There’s always a Debbie Downer:
The PC is dead. Rising numbers of mobile, lightweight, cloud-centric devices don’t merely represent a change in form factor. Rather, we’re seeing an unprecedented shift of power from end users and software developers on the one hand, to operating system vendors on the other—and even those who keep their PCs are being swept along. This is a little for the better, and much for the worse.
Why?
The fact is that today’s developers are writing code with the notion not just of consumer acceptance, but also vendor acceptance… Both put the coder into a long-term relationship with the OS vendor. The user gets put in the same situation: if I switch from iPhone to Android, I can’t take my apps with me, and vice versa. And as content gets funneled through apps, it may mean I can’t take my content, either—or, if I can, it’s only because there’s yet another gatekeeper like Amazon running an app on more than one platform, aggregating content. The potentially suffocating relationship with Apple or Google or Microsoft is freed only by a new suitor like Amazon, which is structurally positioned to do the same thing.

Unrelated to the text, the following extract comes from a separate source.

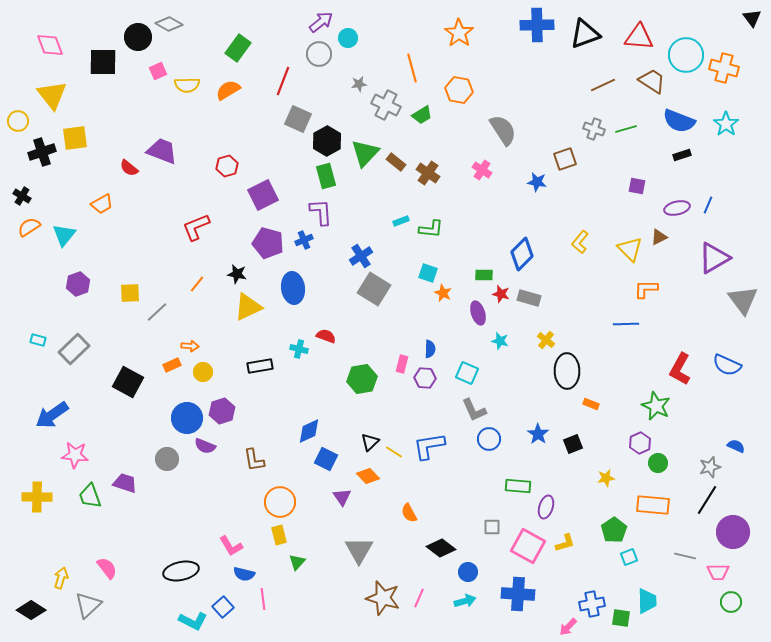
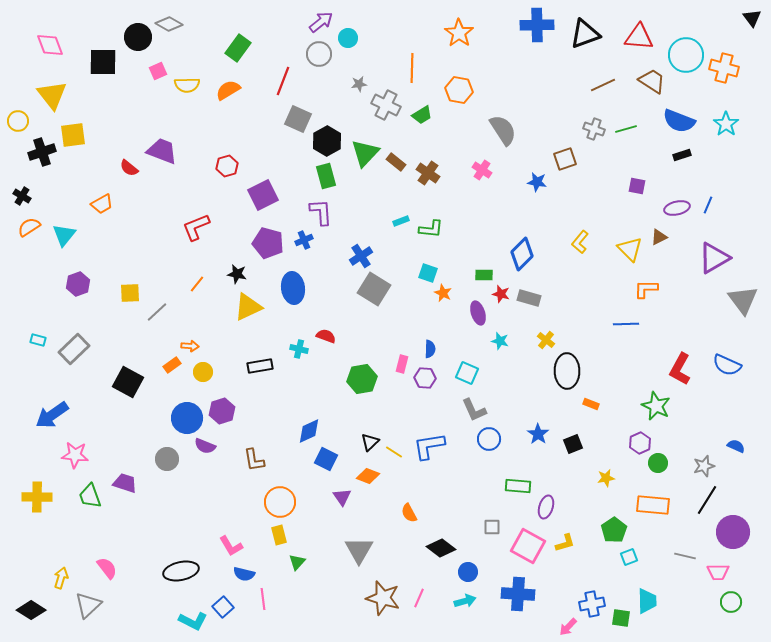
orange line at (412, 68): rotated 16 degrees clockwise
yellow square at (75, 138): moved 2 px left, 3 px up
orange rectangle at (172, 365): rotated 12 degrees counterclockwise
gray star at (710, 467): moved 6 px left, 1 px up
orange diamond at (368, 476): rotated 25 degrees counterclockwise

Reminds me a bit of the Michael Mandel paper (via) on how innovation requires large corporate investment. Here’s Mandel with his similar but sunnier version:
The second part of the Schumpeterian Hypothesis is the observation that companies with more market power might also be more willing to invest in innovation. The argument is that if a firm in an ultra-competitive market innovates, the new product or service is quickly copied by rivals, so that the gains from innovations are quickly competed away. Conversely, a firm with market power has the ability to hold onto some of its gains from innovation, so it may pay to invest in product or other improvements.

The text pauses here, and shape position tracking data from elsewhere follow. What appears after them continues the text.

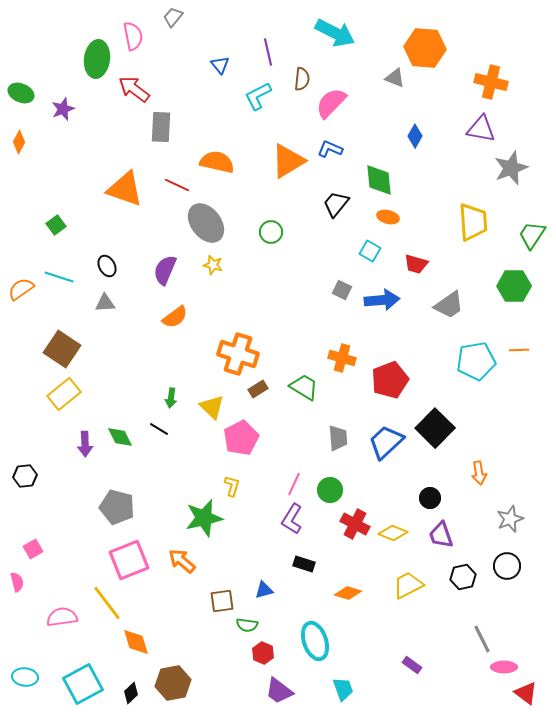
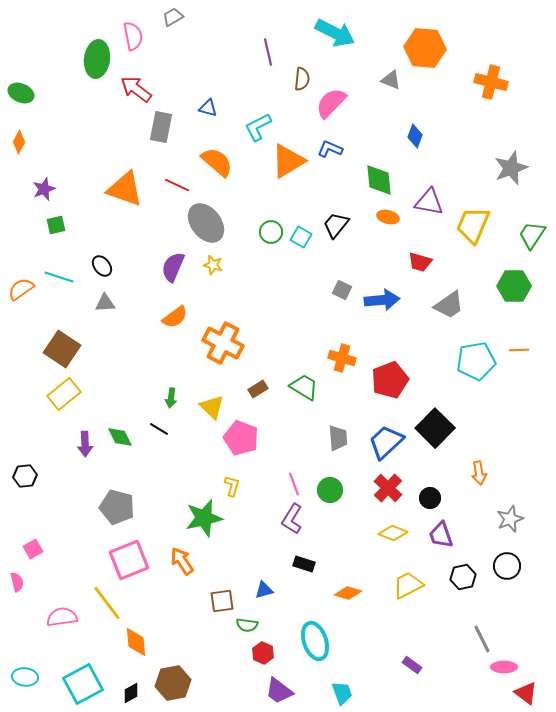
gray trapezoid at (173, 17): rotated 20 degrees clockwise
blue triangle at (220, 65): moved 12 px left, 43 px down; rotated 36 degrees counterclockwise
gray triangle at (395, 78): moved 4 px left, 2 px down
red arrow at (134, 89): moved 2 px right
cyan L-shape at (258, 96): moved 31 px down
purple star at (63, 109): moved 19 px left, 80 px down
gray rectangle at (161, 127): rotated 8 degrees clockwise
purple triangle at (481, 129): moved 52 px left, 73 px down
blue diamond at (415, 136): rotated 10 degrees counterclockwise
orange semicircle at (217, 162): rotated 28 degrees clockwise
black trapezoid at (336, 204): moved 21 px down
yellow trapezoid at (473, 222): moved 3 px down; rotated 153 degrees counterclockwise
green square at (56, 225): rotated 24 degrees clockwise
cyan square at (370, 251): moved 69 px left, 14 px up
red trapezoid at (416, 264): moved 4 px right, 2 px up
black ellipse at (107, 266): moved 5 px left; rotated 10 degrees counterclockwise
purple semicircle at (165, 270): moved 8 px right, 3 px up
orange cross at (238, 354): moved 15 px left, 11 px up; rotated 9 degrees clockwise
pink pentagon at (241, 438): rotated 24 degrees counterclockwise
pink line at (294, 484): rotated 45 degrees counterclockwise
red cross at (355, 524): moved 33 px right, 36 px up; rotated 16 degrees clockwise
orange arrow at (182, 561): rotated 16 degrees clockwise
orange diamond at (136, 642): rotated 12 degrees clockwise
cyan trapezoid at (343, 689): moved 1 px left, 4 px down
black diamond at (131, 693): rotated 15 degrees clockwise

Back to the Harvard conclusion:
If we allow ourselves to be lulled into satisfaction with walled gardens, we’ll miss out on innovations to which the gardeners object, and we’ll set ourselves up for censorship of code and content that was previously impossible.
You can imagine how many articles like this were written about IBM in the 60s and 70s and Microsoft in the 80s and 90s.
Besides, both of choose to deemphasize the point that with each turn of the generational wheel, the real innovation (the programs we use every day) is being done in a progressively more distributed manner. Mainframes, PCs, mobile.
I could write an app on my own and sell it to the world. Couldn’t do that with a PC. DEFINITELY couldn’t do that with a mainframe.
Wishing it were even more distributed is fine, but put your whining in context, please.